▸ Try it
Set down a faithful copy of every record, and skip the pictures in it.

▸ Data records
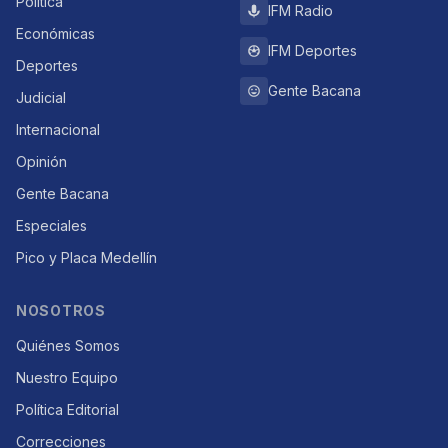
Política
IFM Radio
Económicas
IFM Deportes
Deportes
Gente Bacana
Judicial
Internacional
Opinión
Gente Bacana
Especiales
Pico y Placa Medellín
NOSOTROS
Quiénes Somos
Nuestro Equipo
Política Editorial
Correcciones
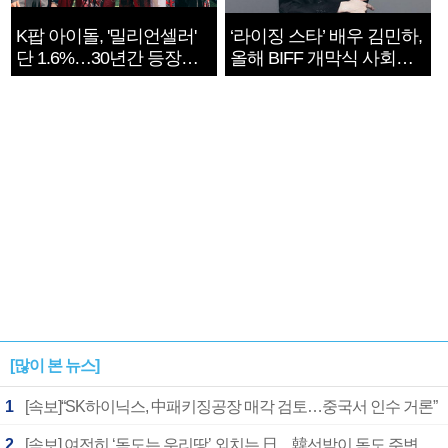
K팝 아이돌, '밀리언셀러'
‘라이징 스타’ 배우 김민하,
단 1.6%…30년간 등장
올해 BIFF 개막식 사회자
1182개팀 전수조사
확정
[많이 본 뉴스]
1
[속보]“SK하이닉스, 中패키징공장 매각 검토…중국서 인수 거론”
2
[속보] 여전히 ‘독도는 우리땅’ 외치는 日…韓선박이 독도 주변 해양조사 활동하자 반발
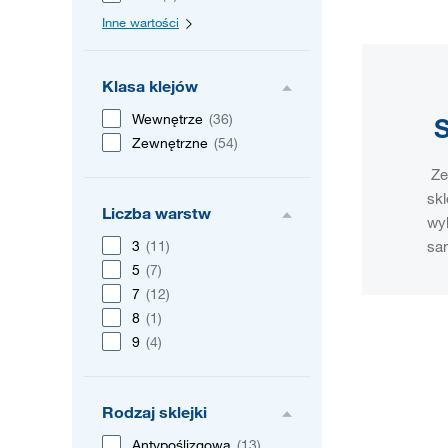
Inne wartości
Klasa klejów
Wewnętrze
(36)
S
Zewnętrzne
(54)
Ze
skl
Liczba warstw
wy
sa
3
(11)
5
(7)
7
(12)
8
(1)
9
(4)
Rodzaj sklejki
Antypoślizgowa
(13)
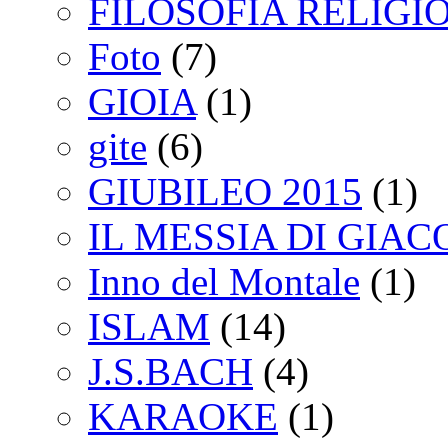
FILOSOFIA RELIGI
Foto
(7)
GIOIA
(1)
gite
(6)
GIUBILEO 2015
(1)
IL MESSIA DI GIA
Inno del Montale
(1)
ISLAM
(14)
J.S.BACH
(4)
KARAOKE
(1)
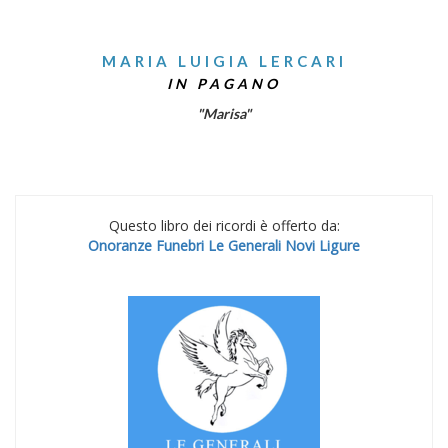
MARIA LUIGIA LERCARI
IN PAGANO
"Marisa"
Questo libro dei ricordi è offerto da:
Onoranze Funebri Le Generali Novi Ligure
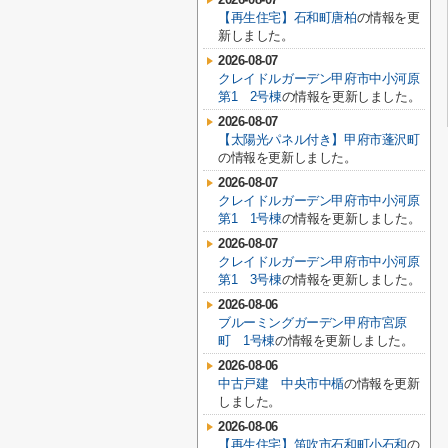
【再生住宅】石和町唐柏
の情報を更
新しました。
2026-08-07
クレイドルガーデン甲府市中小河原
第1 2号棟
の情報を更新しました。
2026-08-07
【太陽光パネル付き】甲府市蓬沢町
の情報を更新しました。
2026-08-07
クレイドルガーデン甲府市中小河原
第1 1号棟
の情報を更新しました。
2026-08-07
クレイドルガーデン甲府市中小河原
第1 3号棟
の情報を更新しました。
2026-08-06
ブルーミングガーデン甲府市宮原
町 1号棟
の情報を更新しました。
2026-08-06
中古戸建 中央市中楯
の情報を更新
しました。
2026-08-06
【再生住宅】笛吹市石和町小石和
の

▸ Written answer
Política
IFM Radio
Económicas
IFM Deportes
Deportes
Gente Bacana
Judicial
Internacional
Opinión
Gente Bacana
Especiales
Pico y Placa Medellín
NOSOTROS
Quiénes Somos
Nuestro Equipo
Política Editorial
Correcciones
K팝 아이돌, '밀리언셀러'
‘라이징 스타’ 배우 김민하,
단 1.6%…30년간 등장
올해 BIFF 개막식 사회자
1182개팀 전수조사
확정
[많이 본 뉴스]
1
[속보]“SK하이닉스, 中패키징공장 매각 검토…중국서 인수 거론”
2
[속보] 여전히 ‘독도는 우리땅’ 외치는 日…韓선박이 독도 주변 해양조사 활동하자 반발
Inne wartości
Klasa klejów
Wewnętrze
(36)
S
Zewnętrzne
(54)
Ze
skl
Liczba warstw
wy
sa
3
(11)
5
(7)
7
(12)
8
(1)
9
(4)
Rodzaj sklejki
Antypoślizgowa
(13)
FILOSOFIA RELIGI
Foto
(7)
GIOIA
(1)
gite
(6)
GIUBILEO 2015
(1)
IL MESSIA DI GIA
Inno del Montale
(1)
ISLAM
(14)
J.S.BACH
(4)
KARAOKE
(1)
MARIA LUIGIA LERCARI
IN PAGANO
"Marisa"
Questo libro dei ricordi è offerto da:
Onoranze Funebri Le Generali Novi Ligure
【再生住宅】石和町唐柏
の情報を更
新しました。
2026-08-07
クレイドルガーデン甲府市中小河原
第1 2号棟
の情報を更新しました。
2026-08-07
【太陽光パネル付き】甲府市蓬沢町
の情報を更新しました。
2026-08-07
クレイドルガーデン甲府市中小河原
第1 1号棟
の情報を更新しました。
2026-08-07
クレイドルガーデン甲府市中小河原
第1 3号棟
の情報を更新しました。
2026-08-06
ブルーミングガーデン甲府市宮原
町 1号棟
の情報を更新しました。
2026-08-06
中古戸建 中央市中楯
の情報を更新
しました。
2026-08-06
【再生住宅】笛吹市石和町小石和
の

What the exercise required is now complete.